3135 praticiens hospitaliers (PH), hospitalo-universitaires, chefs de clinique et internes ont répondu anonymement à plus de 120 questions sur l'équilibre entre vie privée et vie professionnelle. À l’origine de la démarche, cette question : l'hôpital, héritier d'un univers codifié, refermé sur lui-même et traditionnellement masculin, s'est-il adapté à l'évolution démographique de la profession ? Le monde médical hospitalier est-il raccord avec la société civile, qui voit la parole féminine se libérer sur la discrimination liée au genre et sur le harcèlement moral et sexuel en milieu professionnel ?

La cooptation comme mode de sélection

En 2018, 52 % des postes de PH à temps plein sont occupés par des femmes mais seulement 21,2 % des postes de PU-PH. Dans les centres hospitaliers, elles siègent à la présidence d'une commission médicale d'établissement (CME) sur trois.

L'enquête (ci-dessous) établit une typologie des discriminations dont les femmes médecins sont victimes.
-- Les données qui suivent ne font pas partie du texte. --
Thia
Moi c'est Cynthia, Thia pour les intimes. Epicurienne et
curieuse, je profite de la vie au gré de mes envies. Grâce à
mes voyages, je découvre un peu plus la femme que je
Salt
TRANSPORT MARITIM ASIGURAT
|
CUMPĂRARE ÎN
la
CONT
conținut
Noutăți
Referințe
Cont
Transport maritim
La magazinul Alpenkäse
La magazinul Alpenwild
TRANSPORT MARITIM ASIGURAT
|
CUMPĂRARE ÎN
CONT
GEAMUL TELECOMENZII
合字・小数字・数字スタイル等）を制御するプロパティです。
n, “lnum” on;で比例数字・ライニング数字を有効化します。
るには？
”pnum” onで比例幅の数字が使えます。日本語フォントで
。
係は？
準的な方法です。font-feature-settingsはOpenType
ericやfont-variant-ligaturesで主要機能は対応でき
Les chiffres sont évocateurs : 43 % des femmes interrogées ont déjà ressenti une discrimination sur leur lieu de travail lié au sexe, quand ce pourcentage tombe à 18 % pour les hommes. De nombreux témoignages (lire page 4) évoquent des comportements et propos condamnables liés au genre, à la grossesse ou aux congés maternité.
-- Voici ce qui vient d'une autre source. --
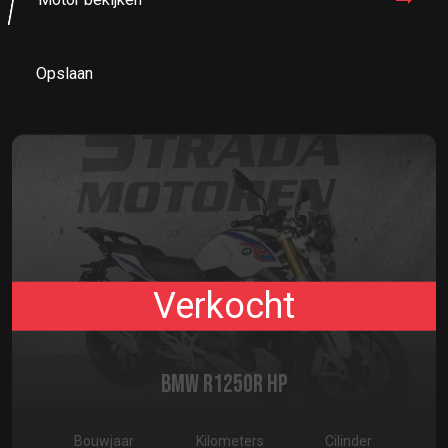
Opslaan
Verkocht
BMW R1250R HP
Bouwjaar
Kilometers
Cilinder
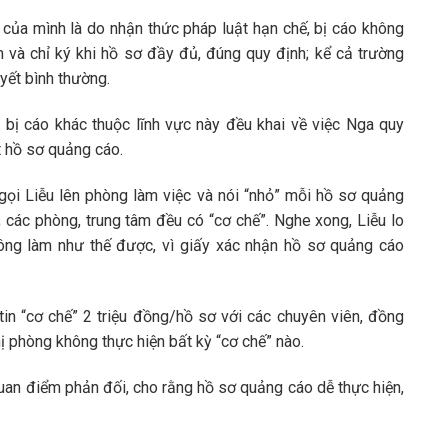
 của mình là do nhận thức pháp luật hạn chế, bị cáo không
 và chỉ ký khi hồ sơ đầy đủ, đúng quy định; kể cả trường
yết bình thường.
c bị cáo khác thuộc lĩnh vực này đều khai về việc Nga quy
t hồ sơ quảng cáo.
a gọi Liễu lên phòng làm việc và nói “nhỏ” mỗi hồ sơ quảng
, các phòng, trung tâm đều có “cơ chế”. Nghe xong, Liễu lo
ông làm như thế được, vì giấy xác nhận hồ sơ quảng cáo
 tin “cơ chế” 2 triệu đồng/hồ sơ với các chuyên viên, đồng
hị phòng không thực hiện bất kỳ “cơ chế” nào.
quan điểm phản đối, cho rằng hồ sơ quảng cáo dễ thực hiện,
L'hôpital est le théâtre d'inégalités entre hommes et femmes sur l'accès aux postes à responsabilité et hospitalo-universitaires. Dénoncé par le Dr Nicole Smolski, présidente d'honneur d'Action praticiens hôpital (page 3), ce plafond de verre professionnel engendre une autocensure sur la vision que les femmes médecins se font de leur carrière. « À titres et travaux égaux, c'est plus difficile pour une femme que pour un homme de devenir chef de service, surtout dans le monde hospitalo-universitaire, analyse le médiateur national Édouard Couty. Les choses changent, mais certaines spécialités chirurgicales restent très marquées par le compagnonnage et la cooptation, utilisés comme un mode de sélection ».
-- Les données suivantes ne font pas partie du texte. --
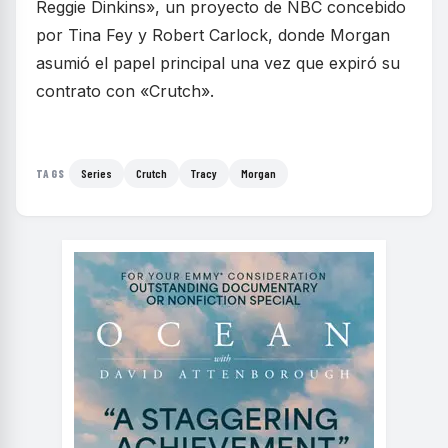
Reggie Dinkins», un proyecto de NBC concebido
por Tina Fey y Robert Carlock, donde Morgan
asumió el papel principal una vez que expiró su
contrato con «Crutch».
Series
Crutch
Tracy
Morgan
TAGS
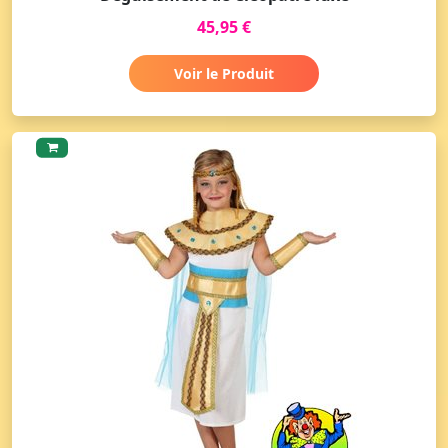
45,95 €
Voir le Produit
« À l'hôpital, la société patriarcale est toujours en marche, enchérit Jacques Trévidic, président d'APH. Le poids des traditions est tel que la charge mentale liée à la famille repose encore sur la femme. Sept femmes PH sur dix s'occupent du linge à la maison, c'est dire ! »

Culte du secret 

L'hôpital a beau s'ouvrir sur la ville et le monde, celles et ceux qui le font tourner dénoncent l'omerta et les stratégies de pouvoir inhérentes à toute organisation pyramidale. D'après le Dr Emanuel Loeb, président de Jeunes médecins, les femmes sont les premières à en faire les frais : « Des femmes se voient retirer un poste de chef de clinique, voie royale pour devenir hospitalo-universitaire, dès lors qu'elles annoncent leur grossesse. Et personne ne dit rien car la logique de groupe l'emporte ». Interrogées sur l'impact de la campagne #MeToo dans leur environnement de travail, 56 % des femmes médecins avouent ne pas faire de différence entre l'avant et l'après.